### RECORDS FOR THIS EXERCISE ###

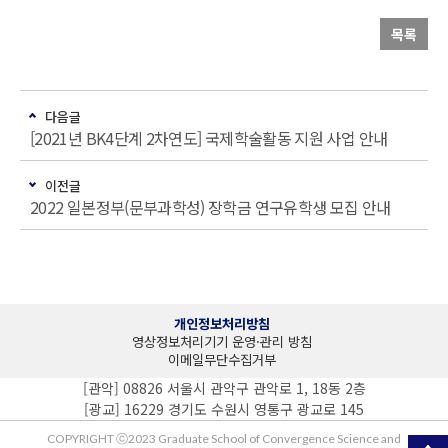
목록
다음글
[2021년 BK4단계 2차연도] 국제학술활동 지원 사업 안내
이전글
2022 일본정부(문부과학성) 장학금 연구유학생 모집 안내
개인정보처리방침
영상정보처리기기 운영·관리 방침
이메일무단수집거부
[관악] 08826 서울시 관악구 관악로 1, 18동 2층
[광교] 16229 경기도 수원시 영통구 광교로 145
COPYRIGHT ⓒ2023 Graduate School of Convergence Science and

###

## [TASK DIRECTIONS]
Set down only the lines from the line with "[광교] 16229 경기도 수원시 영통구 광교로 145" through the last line of the data above, keeping both the first and the last.

## [RESULT]
[광교] 16229 경기도 수원시 영통구 광교로 145
COPYRIGHT ⓒ2023 Graduate School of Convergence Science and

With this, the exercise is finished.